Fast Fashion doesn’t just rely on traditional
suppliers. It needs suppliers who are flexible and adaptable and can
produce small batches quickly and cost-effectively. This is quite
possible, but not if the manufacturer has a traditional (large order well in
advance) mindset. I would be surprised if Zara, like Toyota, has not
helped their suppliers to improve during its journey – there is no way they
could have grown if manufacturers had said “Sorry, 4 months lead time is the
best we can do”.
The bottom line
·
Procurement should be all about aligning your supply base to your
organisation’s objectives.
·
If you don’t know how your business makes money, or your public-sector
employer delivers service, then how do you know what a good supplier and a good
deal looks like?
·
If you only focus on paying the least amount for the service/goods
specified, then don’t complain about “procurement not being respected in this
business”
·
If you cant find the suppliers you need today, develop them tomorrow.

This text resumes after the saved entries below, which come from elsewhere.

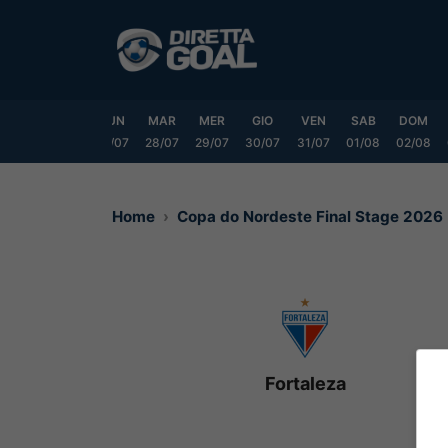
Vai
al
contenuto
SAB
DOM
LUN
MAR
MER
GIO
VEN
SAB
DOM
25/07
26/07
27/07
28/07
29/07
30/07
31/07
01/08
02/08
Home
Copa do Nordeste Final Stage 2026
Fortaleza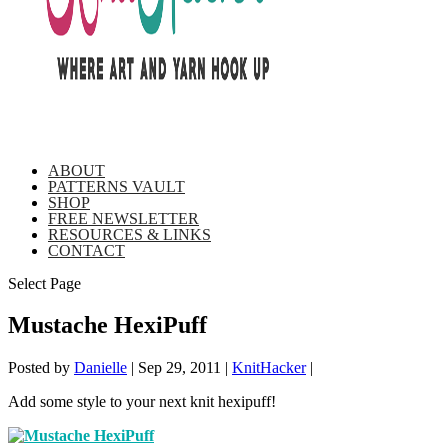
ABOUT
PATTERNS VAULT
SHOP
FREE NEWSLETTER
RESOURCES & LINKS
CONTACT
Select Page
Mustache HexiPuff
Posted by
Danielle
|
Sep 29, 2011
|
KnitHacker
|
Add some style to your next knit hexipuff!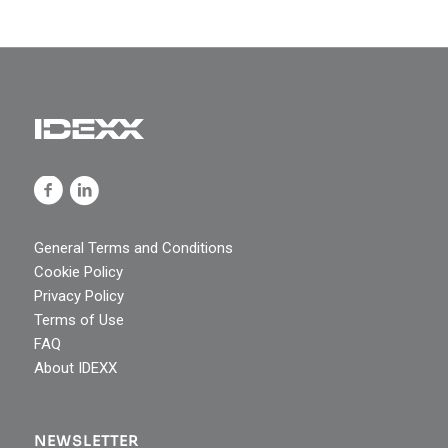
General Terms and Conditions
Cookie Policy
Privacy Policy
Terms of Use
FAQ
About IDEXX
NEWSLETTER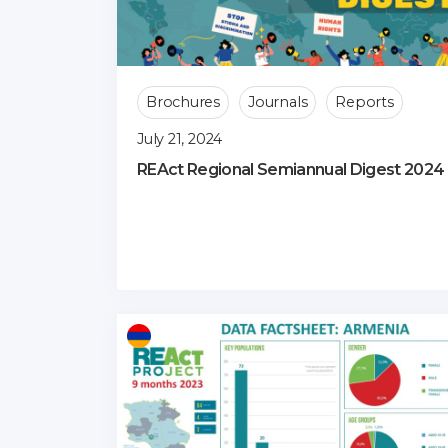
Brochures
Journals
Reports
July 21, 2024
REAct Regional Semiannual Digest 2024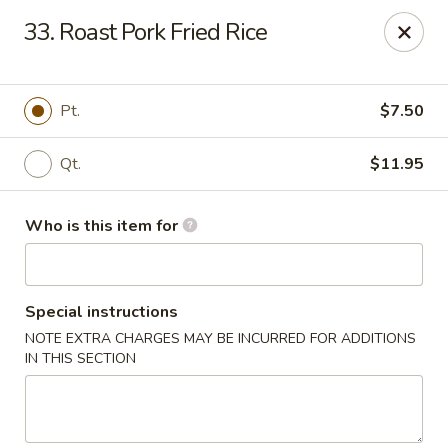
Sun Hing - Wolcott
33. Roast Pork Fried Rice
654 Wolcott Rd #5 Wolcott, CT 06716
Pick up
ASAP
Pt.
$7.50
Qt.
$11.95
Who is this item for
Special instructions
NOTE EXTRA CHARGES MAY BE INCURRED FOR ADDITIONS
Sun Hing - Wolcott
IN THIS SECTION
11:00AM - 11:00PM
Open
Store info
Call us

You wont become a great business just by buying what suppliers happen to offer
to the market – no matter how low a price you can get!
·
Save on advertising by being good, not by squeezing marketing agencies
rates. Zara doesn’t need to spend much on advertising, maybe because it
spends more on air freight and local manufacturers….Now how do you put
that into a savings report and get it past the CFO?
Footnotes:
·
I cant claim that purchasing alone is responsible for this difference, but
I think it is a great illustrative case of how great companies have better
supply chains – not just the cheapest suppliers.
·
More recently Zara has gone a step further with many ranges. They
don’t even replenish fast movers – once its sold its gone. This creates a
customer buzz and pressure to buy now. It still relies on it being able
to make very short production runs very quickly at good margin, replacing
fast-movers with a new range rather than restocking
·
It is reported Zara can get garments made popular by celebrities into
stores within weeks – their fast supply chain means the cost of failure is low,
junior designers can easily try ideas and there is no need for time-consuming
senior-level committees and approvals. Madonna wears a great top on tour
– you can buy something similar in 5 weeks. The Economist
reported, “When Spain’s Crown Prince Felipe and Letizia Ortiz Rocasolano
announced their engagement in 2003, the bride-to-be wore a stylish white
trouser suit—which raised some eyebrows among those concerned with royal
protocol. But within a few weeks, hundreds of European women were wearing
similar outfits”—designed, made, distributed, and sold by Zara.
·
In March 2013 Forbes magazine reported Amancio Ortega,
Inditex’s founder is now the world’s third richest person, just
ahead of Warren Buffet. His ex-wife Rosalia Mera, who recently died, was
reportedly the world’s richest self-made woman.
·
I went into a large city-centre M&S store last Christmas when I was in
the UK. The high piles of goods just looked depressing – they must have
had the whole season’s forecast sales out on the floor. All that effort
(and cost?) to design great looking packaging undone by poor point-of-sales
display. It looked like a pile-it-high-sell-it-cheap store. I
suspected someone thought it would be better, and costs would be lower, to
have a single delivery and order in bulk. I didn’t spend much – I just
wanted to get out. I’ve checked other stores too – they all seem the
same.
·
As a Brit I love the idea of M&S, and wish them every success. If
you read this and know someone who works there, please send them a link to this
article, or suggest they buy a copy of Eli Goldratt’s book “Isnt In Obvious“, which will show them how to run a fast
retail or distribution supply chain – better than just copying Zara
without understanding the fundamentals.